Mediane:    70 notes/utilisateur
Moyenne:    150 notes/utilisateur
Min:        20 notes
Max:        4,689 notes


In [12]:
movie_counts = ratings.groupby('movieId').size()

fig, ax = plt.subplots(figsize=(14, 6))
ax.hist(movie_counts, bins=100, color='#e74c3c', edgecolor='white', alpha=0.8)
ax.set_xlabel('Nombre de notes par film')
ax.set_ylabel('Nombre de films')
ax.set_title('Distribution de la Popularite des Films', fontsize=14, fontweight='bold')
ax.set_yscale('log')
ax.axvline(x=movie_counts.median(), color='blue', linestyle='--',
           label='Mediane ({:.0f})'.format(movie_counts.median()))
ax.axvline(x=100, color='green', linestyle='--', label='Seuil popularite (100)')
ax.legend()

plt.tight_layout()
plt.savefig('figures/06_movie_popularity.png', dpi=150, bbox_inches='tight')
plt.show()

print('Films avec < 10 notes:    {:,} ({:.1f}%)'.format((movie_counts < 10).sum(), (movie_counts < 10).mean()*100))
print('Films avec > 1000 notes: {:,} ({:.1f}%)'.format((movie_counts > 1000).sum(), (movie_counts > 1000).mean()*100))
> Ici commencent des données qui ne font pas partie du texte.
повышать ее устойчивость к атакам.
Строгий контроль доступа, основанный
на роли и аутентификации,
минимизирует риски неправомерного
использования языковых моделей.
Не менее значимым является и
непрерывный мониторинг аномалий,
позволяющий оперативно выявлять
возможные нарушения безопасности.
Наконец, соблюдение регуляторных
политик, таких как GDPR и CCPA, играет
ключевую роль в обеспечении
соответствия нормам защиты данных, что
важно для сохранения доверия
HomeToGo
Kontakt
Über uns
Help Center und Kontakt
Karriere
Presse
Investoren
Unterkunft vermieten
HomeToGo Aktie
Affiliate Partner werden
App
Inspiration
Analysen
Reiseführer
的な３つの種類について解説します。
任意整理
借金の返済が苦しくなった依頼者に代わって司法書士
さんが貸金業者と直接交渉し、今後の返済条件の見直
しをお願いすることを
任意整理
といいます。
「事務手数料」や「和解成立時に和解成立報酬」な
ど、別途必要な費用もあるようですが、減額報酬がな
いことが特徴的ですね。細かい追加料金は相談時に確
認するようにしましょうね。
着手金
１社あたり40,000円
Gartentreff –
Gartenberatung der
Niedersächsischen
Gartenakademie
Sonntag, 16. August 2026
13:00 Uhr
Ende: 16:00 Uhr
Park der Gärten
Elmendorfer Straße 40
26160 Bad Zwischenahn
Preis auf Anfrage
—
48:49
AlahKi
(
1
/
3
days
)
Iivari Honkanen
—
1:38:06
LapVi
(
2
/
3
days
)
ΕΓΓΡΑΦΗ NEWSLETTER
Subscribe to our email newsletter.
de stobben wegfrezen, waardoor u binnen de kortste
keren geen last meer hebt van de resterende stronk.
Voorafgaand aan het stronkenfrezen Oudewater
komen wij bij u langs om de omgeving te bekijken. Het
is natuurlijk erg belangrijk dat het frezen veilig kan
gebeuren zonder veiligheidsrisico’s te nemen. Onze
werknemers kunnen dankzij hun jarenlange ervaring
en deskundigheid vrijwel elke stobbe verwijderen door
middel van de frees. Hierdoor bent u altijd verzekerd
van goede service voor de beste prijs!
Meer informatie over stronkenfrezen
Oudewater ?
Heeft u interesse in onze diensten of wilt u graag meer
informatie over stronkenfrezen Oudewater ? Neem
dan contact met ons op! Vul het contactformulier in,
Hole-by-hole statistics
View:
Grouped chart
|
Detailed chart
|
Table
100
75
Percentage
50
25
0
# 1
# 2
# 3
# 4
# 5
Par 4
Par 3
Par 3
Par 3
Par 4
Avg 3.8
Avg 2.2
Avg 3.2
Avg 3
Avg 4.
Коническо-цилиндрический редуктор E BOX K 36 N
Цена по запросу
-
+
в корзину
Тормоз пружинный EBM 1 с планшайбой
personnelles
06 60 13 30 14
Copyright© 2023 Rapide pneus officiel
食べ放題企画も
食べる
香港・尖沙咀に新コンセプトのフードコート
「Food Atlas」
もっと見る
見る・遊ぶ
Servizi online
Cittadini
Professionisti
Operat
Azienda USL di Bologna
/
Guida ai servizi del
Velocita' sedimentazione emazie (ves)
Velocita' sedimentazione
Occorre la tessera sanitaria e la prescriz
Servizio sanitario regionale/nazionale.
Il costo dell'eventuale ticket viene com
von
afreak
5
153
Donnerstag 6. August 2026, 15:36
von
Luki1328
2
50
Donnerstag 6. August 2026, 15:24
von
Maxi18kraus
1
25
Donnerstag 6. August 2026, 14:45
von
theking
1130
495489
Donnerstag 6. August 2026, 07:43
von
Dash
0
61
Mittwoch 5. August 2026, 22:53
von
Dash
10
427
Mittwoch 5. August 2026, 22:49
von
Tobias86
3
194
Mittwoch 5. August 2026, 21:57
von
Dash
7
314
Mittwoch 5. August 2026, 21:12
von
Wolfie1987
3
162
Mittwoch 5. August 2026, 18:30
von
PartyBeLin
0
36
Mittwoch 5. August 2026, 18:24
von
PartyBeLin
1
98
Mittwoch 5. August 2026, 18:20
Films avec < 10 notes:    17,667 (64.7%)
Films avec > 1000 notes: 425 (1.6%)


---
## 5. Analyse Temporelle

In [13]:
ratings['date'] = pd.to_datetime(ratings['timestamp'], unit='s')
ratings['year'] = ratings['date'].dt.year

yearly = ratings.groupby('year').agg(
    count=('rating', 'count'),
    mean_rating=('rating', 'mean')
).reset_index()

fig, ax1 = plt.subplots(figsize=(14, 6))
ax2 = ax1.twinx()

ax1.bar(yearly['year'], yearly['count']/1e3, color='#3498db', alpha=0.7, label='Nombre (K)')
ax2.plot(yearly['year'], yearly['mean_rating'], color='#e74c3c', linewidth=2.5,
         marker='o', markersize=5, label='Note moyenne')

ax1.set_xlabel('Annee')
ax1.set_ylabel('Nombre de notes (milliers)', color='#3498db')
ax2.set_ylabel('Note moyenne', color='#e74c3c')
ax2.set_ylim(3.0, 4.2)
ax1.set_title('Evolution des Notes dans le Temps', fontsize=14, fontweight='bold')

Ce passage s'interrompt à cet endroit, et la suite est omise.